EXERCISE DIRECTIONS:
Exactly as written, return all the data, leaving its pictures behind.

Transcribed page contents:
--------------------------------------------------
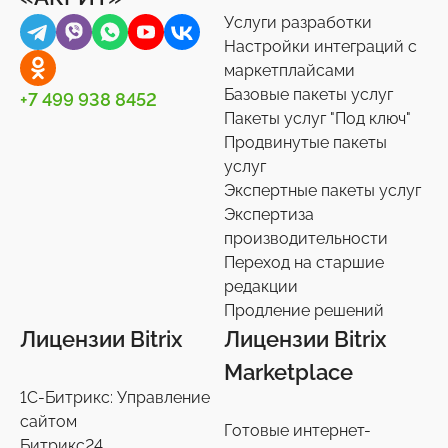
Услуги разработки
Настройки интеграций с
маркетплайсами
Базовые пакеты услуг
+7 499 938 8452
Пакеты услуг "Под ключ"
Продвинутые пакеты
услуг
Экспертные пакеты услуг
Экспертиза
производительности
Переход на старшие
редакции
Продление решений
Лицензии Bitrix
Лицензии Bitrix
Marketplace
1С-Битрикс: Управление
сайтом
Готовые интернет-
Битрикс24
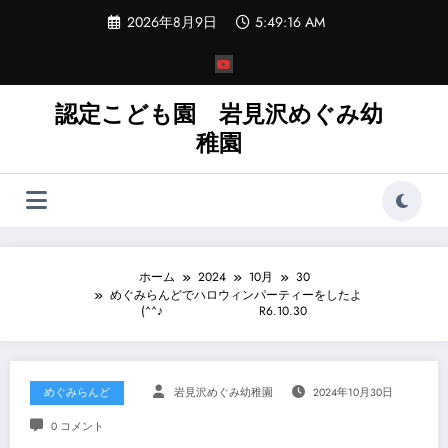
コ
2026年8月9日
5:49:19 AM
ン
テ
ン
ツ
へ
認定こども園 岩見沢めぐみ幼
ス
稚園
キ
ッ
プ
ホーム
2024
10月
30
めぐみらんどでハロウィンパーティーをしたよ
(^^♪ R6.10.30
めぐみらんど
岩見沢めぐみ幼稚園
2024年10月30日
0 コメント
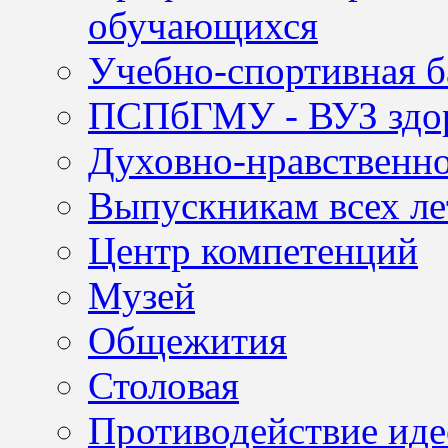
обучающихся
Учебно-спортивная б
ПСПбГМУ - ВУЗ здор
Духовно-нравственно
Выпускникам всех ле
Центр компетенций
Музей
Общежития
Столовая
Противодействие иде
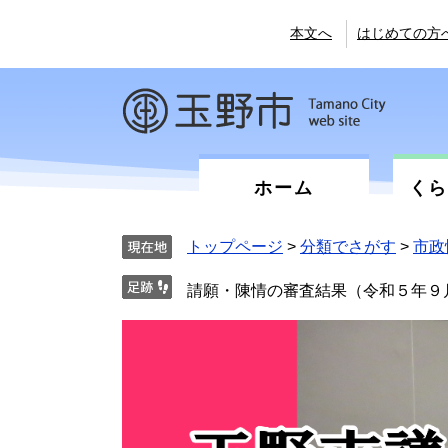
ペ
メ
ー
ニ
本文へ
はじめての方
ジ
ュ
の
ー
先
を
頭
飛
で
ば
す。
し
て
ホーム
く
本
文
へ
トップページ
>
分類でさがす
>
市政
請願・陳情の審査結果（令和５年９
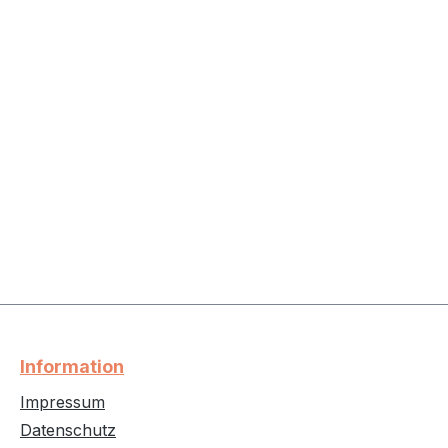
Information
Impressum
Datenschutz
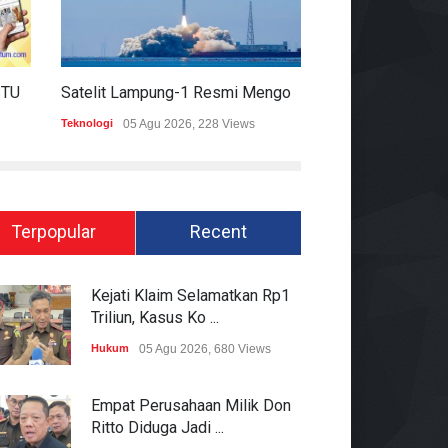
HARIAN MOMENTUM 6 AGUSTUS 2026
Satelit Lampung-1 Resmi Mengorbit, Lampung Masuki Era Pembangunan Berbasis Data
Teknologi
05 Agu 2026, 228 Views
Hukum
05 Agu 2026
Terpopular
Recent
Kejati Klaim Selamatkan Rp1
Triliun, Kasus Ko ...
Hukum
05 Agu 2026, 680 Views
Empat Perusahaan Milik Don
Ritto Diduga Jadi ...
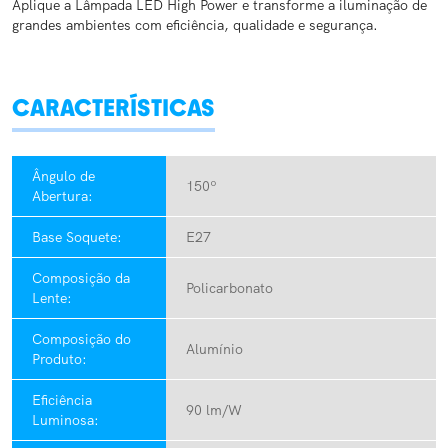
Aplique a Lâmpada LED High Power e transforme a iluminação de
grandes ambientes com eficiência, qualidade e segurança.
CARACTERÍSTICAS
Ângulo de
150º
Abertura:
Base Soquete:
E27
Composição da
Policarbonato
Lente:
Composição do
Alumínio
Produto:
Eficiência
90 lm/W
Luminosa:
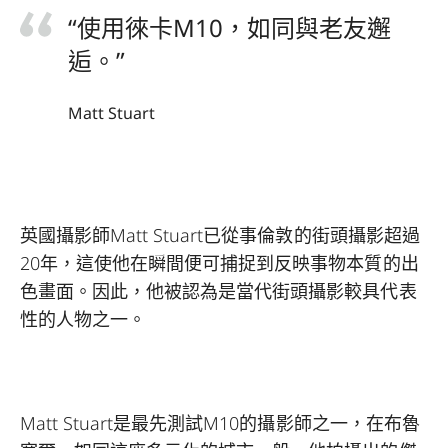
“使用徠卡M10，如同與老友邂
逅。”
Matt Stuart
英國攝影師Matt Stuart已從事倫敦的街頭攝影超過
20年，這使他在瞬間便可捕捉到反映事物本質的出
色畫面。因此，他被認為是當代街頭攝影較具代表
性的人物之一。
Matt Stuart是最先測試M10的攝影師之一，在布魯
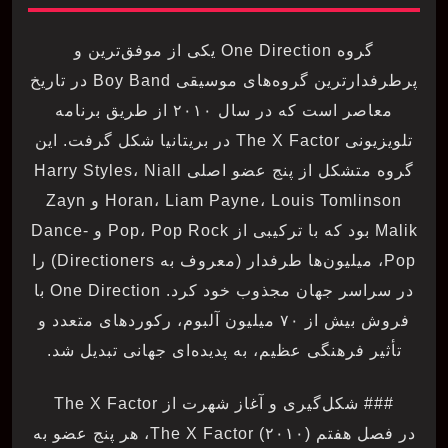
گروه One Direction یکی از موفق‌ترین و
پرطرفدارترین گروه‌های موسیقی Boy Band در تاریخ
معاصر است که در سال ۲۰۱۰ از طریق برنامه
تلویزیونی The X Factor در بریتانیا شکل گرفت. این
گروه متشکل از پنج عضو اصلی Harry Styles، Niall
Horan، Liam Payne، Louis Tomlinson و Zayn
Malik بود که با ترکیبی از Pop، Pop Rock و Dance-
Pop، میلیون‌ها طرفدار (معروف به Directioners) را
در سراسر جهان مجذوب خود کرد. One Direction با
فروش بیش از ۷۰ میلیون آلبوم، رکوردهای متعدد و
تأثیر فرهنگی عظیم، به پدیده‌ای جهانی تبدیل شد.
### شکل‌گیری و آغاز شهرت از The X Factor
در فصل هفتم The X Factor (۲۰۱۰)، هر پنج عضو به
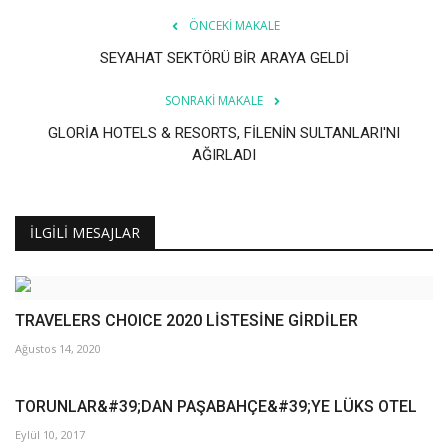
ÖNCEKI MAKALE
SEYAHAT SEKTÖRÜ BİR ARAYA GELDİ
SONRAKI MAKALE
GLORİA HOTELS & RESORTS, FİLENİN SULTANLARI'NI
AĞIRLADI
İLGILI MESAJLAR
TRAVELERS CHOICE 2020 LİSTESİNE GİRDİLER
Ağustos 14, 2020
TORUNLAR&#39;DAN PAŞABAHÇE&#39;YE LÜKS OTEL
Eylül 10, 2017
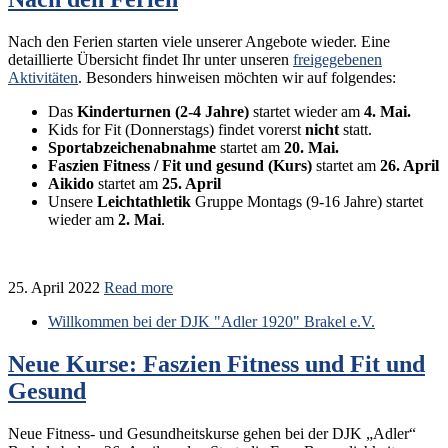
Nach den Ferien starten viele unserer Angebote wieder. Eine
detaillierte Übersicht findet Ihr unter unseren
freigegebenen
Aktivitäten
. Besonders hinweisen möchten wir auf folgendes:
Das
Kinderturnen (2-4 Jahre)
startet wieder am
4. Mai.
Kids for Fit (Donnerstags) findet vorerst
nicht
statt.
Sportabzeichenabnahme
startet am
20. Mai.
Faszien Fitness / Fit und gesund (Kurs)
startet am
26. April
Aikido
startet am
25. April
Unsere
Leichtathletik
Gruppe Montags (9-16 Jahre) startet
wieder am
2. Mai
.
25. April 2022
Read more
Willkommen bei der DJK "Adler 1920" Brakel e.V.
Neue Kurse: Faszien Fitness und Fit und
Gesund
Neue Fitness- und Gesundheitskurse gehen bei der DJK „Adler“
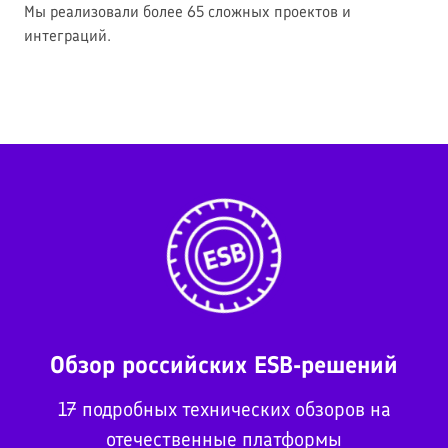
Мы реализовали более 65 сложных проектов и
интеграций.
Обзор российских ESB-решений
17 подробных технических обзоров на
отечественные платформы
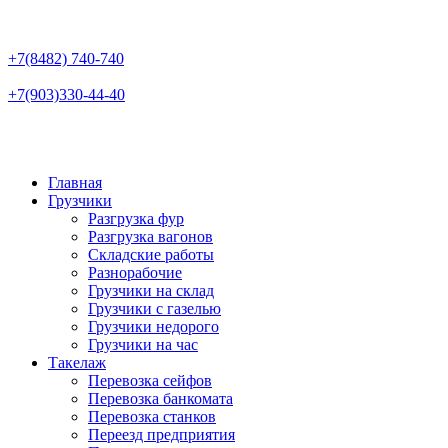
+7(8482)
740-740
+7(903)
330-44-40
Главная
Грузчики
Разгрузка фур
Разгрузка вагонов
Складские работы
Разнорабочие
Грузчики на склад
Грузчики с газелью
Грузчики недорого
Грузчики на час
Такелаж
Перевозка сейфов
Перевозка банкомата
Перевозка станков
Переезд предприятия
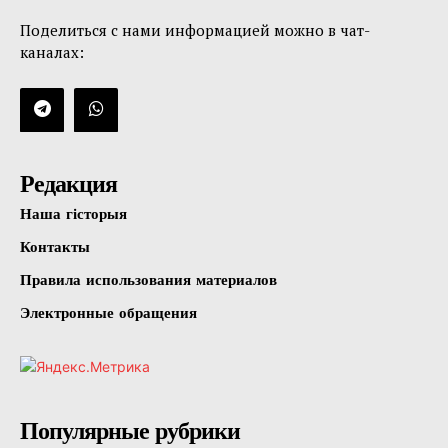
Поделиться с нами информацией можно в чат-
каналах:
Редакция
Наша гісторыя
Контакты
Правила использования материалов
Электронные обращения
Популярные рубрики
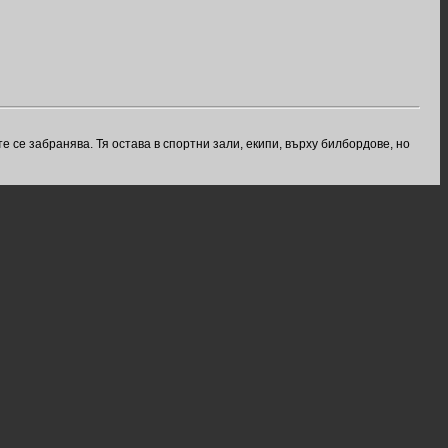
е се забранява. Тя остава в спортни зали, екипи, върху билбордове, но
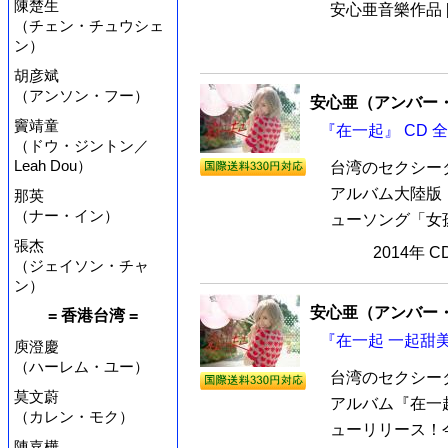
陳楚生
安心亜音樂作品 
（チェン・チュウシェ
ン）
胡彦斌
（アンソン・フー）
安心亜（アンバー
竇靖童
『在一起』 CD 
（ドウ・ジントン／
Leah Dou）
台湾のセクシー
アルバム大陸版『
那英
（ナー・イン）
ューソング「女孩
張杰
2014年 
（ジェイソン・チャ
ン）
安心亜（アンバー
= 香港台湾 =
『在一起 一起甜美
庾澄慶
（ハーレム・ユー）
台湾のセクシー
莫文蔚
アルバム『在一起
（カレン・モク）
ューリリース！今
陳嘉樺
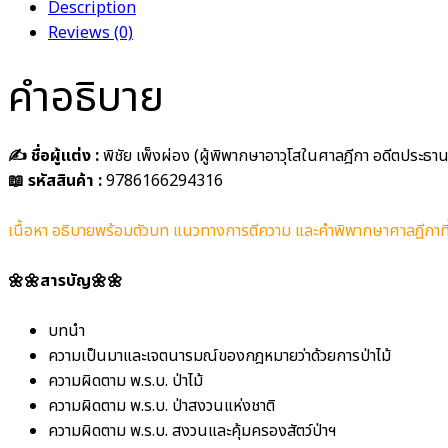
Description
Reviews (0)
คำอธิบาย
✍️ ชื่อผู้แต่ง :
พิชัย เพ็งผ่อง (ผู้พิพากษาอาวุโสในศาลฎีกา อดีตประธ
📖 รหัสสินค้า :
9786166294316
เนื้อหา อธิบายพร้อมตัวบท แนวทางการตีความ และคำพิพากษาศาลฎีกาที
🌼🌼สารบัญ🌼🌼
บทนำ
ความเป็นมาและเจตนารมณ์ของกฎหมายว่าด้วยการป่าไม้
ความผิดตาม พ.ร.บ. ป่าไม้
ความผิดตาม พ.ร.บ. ป่าสงวนแห่งชาติ
ความผิดตาม พ.ร.บ. สงวนและคุ้มครองสัตว์ป่าฯ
--------------------------------------------------
ANSWER FOR THIS EXERCISE:
Услуги разработки
Настройки интеграций с
маркетплайсами
Базовые пакеты услуг
+7 499 938 8452
Пакеты услуг "Под ключ"
Продвинутые пакеты
услуг
Экспертные пакеты услуг
Экспертиза
производительности
Переход на старшие
редакции
Продление решений
Лицензии Bitrix
Лицензии Bitrix
Marketplace
1С-Битрикс: Управление
сайтом
Готовые интернет-
Битрикс24
コ
2026年8月9日
5:49:19 AM
ン
テ
ン
ツ
へ
認定こども園 岩見沢めぐみ幼
ス
稚園
キ
ッ
プ
ホーム
2024
10月
30
めぐみらんどでハロウィンパーティーをしたよ
(^^♪ R6.10.30
めぐみらんど
岩見沢めぐみ幼稚園
2024年10月30日
0 コメント
обучающихся
Учебно-спортивная б
ПСПбГМУ - ВУЗ здор
Духовно-нравственно
Выпускникам всех ле
Центр компетенций
Музей
Общежития
Столовая
Противодействие иде
ペ
メ
ー
ニ
本文へ
はじめての方
ジ
ュ
の
ー
先
を
頭
飛
で
ば
す。
し
て
ホーム
く
本
文
へ
トップページ
>
分類でさがす
>
市政
請願・陳情の審査結果（令和５年９
Information
Impressum
Datenschutz
HARIAN MOMENTUM 6 AGUSTUS 2026
Satelit Lampung-1 Resmi Mengorbit, Lampung Masuki Era Pembangunan Berbasis Data
Teknologi
05 Agu 2026, 228 Views
Hukum
05 Agu 2026
Terpopular
Recent
Kejati Klaim Selamatkan Rp1
Triliun, Kasus Ko ...
Hukum
05 Agu 2026, 680 Views
Empat Perusahaan Milik Don
Ritto Diduga Jadi ...
Aplique a Lâmpada LED High Power e transforme a iluminação de
grandes ambientes com eficiência, qualidade e segurança.
CARACTERÍSTICAS
Ângulo de
150º
Abertura:
Base Soquete:
E27
Composição da
Policarbonato
Lente:
Composição do
Alumínio
Produto:
Eficiência
90 lm/W
Luminosa:
“使用徠卡M10，如同與老友邂
逅。”
Matt Stuart
英國攝影師Matt Stuart已從事倫敦的街頭攝影超過
20年，這使他在瞬間便可捕捉到反映事物本質的出
色畫面。因此，他被認為是當代街頭攝影較具代表
性的人物之一。
Matt Stuart是最先測試M10的攝影師之一，在布魯
گروه One Direction یکی از موفق‌ترین و
پرطرفدارترین گروه‌های موسیقی Boy Band در تاریخ
معاصر است که در سال ۲۰۱۰ از طریق برنامه
تلویزیونی The X Factor در بریتانیا شکل گرفت. این
گروه متشکل از پنج عضو اصلی Harry Styles، Niall
Horan، Liam Payne، Louis Tomlinson و Zayn
Malik بود که با ترکیبی از Pop، Pop Rock و Dance-
Pop، میلیون‌ها طرفدار (معروف به Directioners) را
در سراسر جهان مجذوب خود کرد. One Direction با
فروش بیش از ۷۰ میلیون آلبوم، رکوردهای متعدد و
تأثیر فرهنگی عظیم، به پدیده‌ای جهانی تبدیل شد.
### شکل‌گیری و آغاز شهرت از The X Factor
در فصل هفتم The X Factor (۲۰۱۰)، هر پنج عضو به
ÖNCEKI MAKALE
SEYAHAT SEKTÖRÜ BİR ARAYA GELDİ
SONRAKI MAKALE
GLORİA HOTELS & RESORTS, FİLENİN SULTANLARI'NI
AĞIRLADI
İLGILI MESAJLAR
TRAVELERS CHOICE 2020 LİSTESİNE GİRDİLER
Ağustos 14, 2020
TORUNLAR&#39;DAN PAŞABAHÇE&#39;YE LÜKS OTEL
Eylül 10, 2017
Nach den Ferien starten viele unserer Angebote wieder. Eine
detaillierte Übersicht findet Ihr unter unseren
freigegebenen
Aktivitäten
. Besonders hinweisen möchten wir auf folgendes:
Das
Kinderturnen (2-4 Jahre)
startet wieder am
4. Mai.
Kids for Fit (Donnerstags) findet vorerst
nicht
statt.
Sportabzeichenabnahme
startet am
20. Mai.
Faszien Fitness / Fit und gesund (Kurs)
startet am
26. April
Aikido
startet am
25. April
Unsere
Leichtathletik
Gruppe Montags (9-16 Jahre) startet
wieder am
2. Mai
.
25. April 2022
Read more
Willkommen bei der DJK "Adler 1920" Brakel e.V.
Neue Kurse: Faszien Fitness und Fit und
Gesund
Neue Fitness- und Gesundheitskurse gehen bei der DJK „Adler“
Мы реализовали более 65 сложных проектов и
интеграций.
Обзор российских ESB-решений
17 подробных технических обзоров на
отечественные платформы
+7(8482)
740-740
+7(903)
330-44-40
Главная
Грузчики
Разгрузка фур
Разгрузка вагонов
Складские работы
Разнорабочие
Грузчики на склад
Грузчики с газелью
Грузчики недорого
Грузчики на час
Такелаж
Перевозка сейфов
Перевозка банкомата
Перевозка станков
Переезд предприятия
Поделиться с нами информацией можно в чат-
каналах:
Редакция
Наша гісторыя
Контакты
Правила использования материалов
Электронные обращения
Популярные рубрики
е се забранява. Тя остава в спортни зали, екипи, върху билбордове, но
陳楚生
安心亜音樂作品 
（チェン・チュウシェ
ン）
胡彦斌
（アンソン・フー）
安心亜（アンバー
竇靖童
『在一起』 CD 
（ドウ・ジントン／
Leah Dou）
台湾のセクシー
アルバム大陸版『
那英
（ナー・イン）
ューソング「女孩
張杰
2014年 
（ジェイソン・チャ
ン）
安心亜（アンバー
= 香港台湾 =
『在一起 一起甜美
庾澄慶
（ハーレム・ユー）
台湾のセクシー
莫文蔚
アルバム『在一起
（カレン・モク）
ューリリース！今
陳嘉樺
Description
Reviews (0)
คำอธิบาย
✍️ ชื่อผู้แต่ง :
พิชัย เพ็งผ่อง (ผู้พิพากษาอาวุโสในศาลฎีกา อดีตประธ
📖 รหัสสินค้า :
9786166294316
เนื้อหา อธิบายพร้อมตัวบท แนวทางการตีความ และคำพิพากษาศาลฎีกาที
🌼🌼สารบัญ🌼🌼
บทนำ
ความเป็นมาและเจตนารมณ์ของกฎหมายว่าด้วยการป่าไม้
ความผิดตาม พ.ร.บ. ป่าไม้
ความผิดตาม พ.ร.บ. ป่าสงวนแห่งชาติ
ความผิดตาม พ.ร.บ. สงวนและคุ้มครองสัตว์ป่าฯ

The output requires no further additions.